Rhiannons Geschichte (2. Band): 10. Kapitel
(von Jennifer Fausek)
Meister Draal flog für einige Zeit nach Babylon 5, um Delenn zu besuchen. Er war ihr Mentor gewesen, als sie noch ein Kind gewesen war.
Rhiannon nutzte die gute Gelegenheit und gab Draal einen kleinen Datenkristall mit einer Nachricht für Delenn mit.
Ria erzählte diesmal viel von ihrer Hochzeit mit William und ihrem gemeinsamen Leben. Dann fügte sie wie üblich einen ausführlichen Bericht über die Aktivitäten der Schatten und Beobachtungen in den Randgebieten hinzu.
Zwei Wochen später hätte Draal eigentlich zurückkommen sollen. Rhiannon erwartete ihn schon mit einer Nachricht von Delenn. Doch schließlich war es doch ,nur' ein Bote, der sie im Lager der Anla?shok aufsuchte, als sie gerade dabei war, im Tempel einige Schriften zu studieren.
"Anla?shok Riann?" fragte der Bote, als er an sie herantrat.
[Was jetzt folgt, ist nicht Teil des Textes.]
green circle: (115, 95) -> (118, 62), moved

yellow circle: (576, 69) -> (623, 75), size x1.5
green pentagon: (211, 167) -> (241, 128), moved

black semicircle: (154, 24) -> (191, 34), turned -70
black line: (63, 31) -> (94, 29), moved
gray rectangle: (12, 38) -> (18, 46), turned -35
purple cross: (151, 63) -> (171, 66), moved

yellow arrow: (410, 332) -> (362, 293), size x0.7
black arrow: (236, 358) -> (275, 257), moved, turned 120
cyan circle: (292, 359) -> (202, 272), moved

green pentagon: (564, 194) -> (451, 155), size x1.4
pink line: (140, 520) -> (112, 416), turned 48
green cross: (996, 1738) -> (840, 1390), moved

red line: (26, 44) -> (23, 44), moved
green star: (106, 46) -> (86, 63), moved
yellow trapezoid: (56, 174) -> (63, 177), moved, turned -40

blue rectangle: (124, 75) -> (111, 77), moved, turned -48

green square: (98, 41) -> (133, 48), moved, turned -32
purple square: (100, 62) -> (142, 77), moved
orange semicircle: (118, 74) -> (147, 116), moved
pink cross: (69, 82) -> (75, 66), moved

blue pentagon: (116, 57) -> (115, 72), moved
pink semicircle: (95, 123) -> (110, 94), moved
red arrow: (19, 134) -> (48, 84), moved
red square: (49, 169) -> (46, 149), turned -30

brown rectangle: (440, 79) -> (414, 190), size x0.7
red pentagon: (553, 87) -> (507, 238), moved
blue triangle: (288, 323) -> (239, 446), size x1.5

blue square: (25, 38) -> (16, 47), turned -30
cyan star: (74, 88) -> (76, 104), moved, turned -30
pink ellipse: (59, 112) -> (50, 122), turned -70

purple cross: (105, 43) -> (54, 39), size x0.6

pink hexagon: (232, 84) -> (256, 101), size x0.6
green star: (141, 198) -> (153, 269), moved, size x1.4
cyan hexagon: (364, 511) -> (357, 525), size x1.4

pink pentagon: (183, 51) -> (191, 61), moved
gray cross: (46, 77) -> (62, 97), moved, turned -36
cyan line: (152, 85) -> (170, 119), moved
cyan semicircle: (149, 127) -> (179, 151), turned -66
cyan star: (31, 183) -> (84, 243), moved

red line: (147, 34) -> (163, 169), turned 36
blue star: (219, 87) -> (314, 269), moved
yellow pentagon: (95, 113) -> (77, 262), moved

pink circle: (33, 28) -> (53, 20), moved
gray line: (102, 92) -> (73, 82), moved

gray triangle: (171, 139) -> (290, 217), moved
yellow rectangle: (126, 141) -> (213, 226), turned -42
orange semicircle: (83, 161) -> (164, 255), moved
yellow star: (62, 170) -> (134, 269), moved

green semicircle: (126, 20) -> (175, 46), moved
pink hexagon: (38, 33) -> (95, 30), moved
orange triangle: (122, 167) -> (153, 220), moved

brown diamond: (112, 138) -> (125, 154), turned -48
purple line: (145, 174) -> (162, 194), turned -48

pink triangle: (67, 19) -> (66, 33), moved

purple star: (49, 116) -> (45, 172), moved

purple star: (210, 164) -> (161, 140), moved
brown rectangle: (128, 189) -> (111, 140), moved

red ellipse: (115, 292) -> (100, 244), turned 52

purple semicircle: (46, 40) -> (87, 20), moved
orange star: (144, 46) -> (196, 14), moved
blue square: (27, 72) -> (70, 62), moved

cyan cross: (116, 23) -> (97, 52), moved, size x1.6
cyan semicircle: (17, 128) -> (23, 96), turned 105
Ria blickte den jungen Minbari an und lächelte dünn. "Die bin ich. Wie kann ich dir helfen?"
"Ich habe für dich eine Nachricht von Babylon 5", erwiderte der Bote und händigte ihr einen Datenkristall aus.
"Vielen Dank." Rhiannon runzelte nachdenklich die Stirn, als sie den durchsichtigen Kristall an sich nahm. "Du wirst drüben im Hauptgebäude zu essen, zu trinken und Verpflegung für deine weitere Reise bekommen." Sie winkte eine Auszubildende her. "Die Rekrutin wird dir geben was du benötigst."
"Sehr freundlich von dir, danke." Der Bote verneigte sich zum Abschied vor Ria und folgte dann der Auszubildenden nach draußen.
Rhiannon zog sich in eine Nische zurück, wo sie sich die Botschaft in aller Ruhe und ungestört ansehen konnte.
"Hallo Ria", sagte Delenn in dem Videobrief. "Erst einmal herzlichen Glückwunsch zu deiner Hochzeit. Ich bedauere es, dass ich nicht dabei sein konnte. Ich hoffe aber, dass ich deinen Mann bald einmal kennenlernen werde.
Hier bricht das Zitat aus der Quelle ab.